What is required
Quote each record exactly, please, leaving none out.

━━━ Records for the exercise ━━━

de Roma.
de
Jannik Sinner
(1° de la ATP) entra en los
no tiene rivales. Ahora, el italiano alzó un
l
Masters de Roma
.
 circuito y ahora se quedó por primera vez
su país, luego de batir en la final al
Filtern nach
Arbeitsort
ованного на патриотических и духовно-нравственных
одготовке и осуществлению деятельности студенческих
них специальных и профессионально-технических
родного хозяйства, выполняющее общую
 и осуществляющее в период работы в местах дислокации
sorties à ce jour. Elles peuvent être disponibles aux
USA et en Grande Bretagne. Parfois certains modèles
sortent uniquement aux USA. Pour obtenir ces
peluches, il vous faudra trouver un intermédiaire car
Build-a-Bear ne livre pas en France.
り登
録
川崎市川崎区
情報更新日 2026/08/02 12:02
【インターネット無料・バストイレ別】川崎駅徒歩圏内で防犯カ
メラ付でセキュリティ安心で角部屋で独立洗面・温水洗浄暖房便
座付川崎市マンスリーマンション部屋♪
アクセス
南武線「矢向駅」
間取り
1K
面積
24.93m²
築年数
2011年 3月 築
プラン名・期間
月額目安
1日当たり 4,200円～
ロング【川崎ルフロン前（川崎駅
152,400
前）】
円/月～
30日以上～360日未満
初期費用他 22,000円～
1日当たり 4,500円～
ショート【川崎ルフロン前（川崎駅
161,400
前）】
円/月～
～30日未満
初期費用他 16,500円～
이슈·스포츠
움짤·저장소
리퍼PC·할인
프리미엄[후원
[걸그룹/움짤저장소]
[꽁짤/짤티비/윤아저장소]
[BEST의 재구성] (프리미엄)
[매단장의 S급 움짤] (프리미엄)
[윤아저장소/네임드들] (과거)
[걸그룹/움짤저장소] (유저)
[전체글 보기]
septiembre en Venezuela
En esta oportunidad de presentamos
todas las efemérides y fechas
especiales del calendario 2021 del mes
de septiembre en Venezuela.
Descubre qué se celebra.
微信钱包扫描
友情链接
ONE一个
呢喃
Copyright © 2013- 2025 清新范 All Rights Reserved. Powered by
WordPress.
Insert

━━━

Response area
de Roma.
de
Jannik Sinner
(1° de la ATP) entra en los
no tiene rivales. Ahora, el italiano alzó un
l
Masters de Roma
.
 circuito y ahora se quedó por primera vez
su país, luego de batir en la final al
Filtern nach
Arbeitsort
ованного на патриотических и духовно-нравственных
одготовке и осуществлению деятельности студенческих
них специальных и профессионально-технических
родного хозяйства, выполняющее общую
 и осуществляющее в период работы в местах дислокации
sorties à ce jour. Elles peuvent être disponibles aux
USA et en Grande Bretagne. Parfois certains modèles
sortent uniquement aux USA. Pour obtenir ces
peluches, il vous faudra trouver un intermédiaire car
Build-a-Bear ne livre pas en France.
り登
録
川崎市川崎区
情報更新日 2026/08/02 12:02
【インターネット無料・バストイレ別】川崎駅徒歩圏内で防犯カ
メラ付でセキュリティ安心で角部屋で独立洗面・温水洗浄暖房便
座付川崎市マンスリーマンション部屋♪
アクセス
南武線「矢向駅」
間取り
1K
面積
24.93m²
築年数
2011年 3月 築
プラン名・期間
月額目安
1日当たり 4,200円～
ロング【川崎ルフロン前（川崎駅
152,400
前）】
円/月～
30日以上～360日未満
初期費用他 22,000円～
1日当たり 4,500円～
ショート【川崎ルフロン前（川崎駅
161,400
前）】
円/月～
～30日未満
初期費用他 16,500円～
이슈·스포츠
움짤·저장소
리퍼PC·할인
프리미엄[후원
[걸그룹/움짤저장소]
[꽁짤/짤티비/윤아저장소]
[BEST의 재구성] (프리미엄)
[매단장의 S급 움짤] (프리미엄)
[윤아저장소/네임드들] (과거)
[걸그룹/움짤저장소] (유저)
[전체글 보기]
septiembre en Venezuela
En esta oportunidad de presentamos
todas las efemérides y fechas
especiales del calendario 2021 del mes
de septiembre en Venezuela.
Descubre qué se celebra.
微信钱包扫描
友情链接
ONE一个
呢喃
Copyright © 2013- 2025 清新范 All Rights Reserved. Powered by
WordPress.
Insert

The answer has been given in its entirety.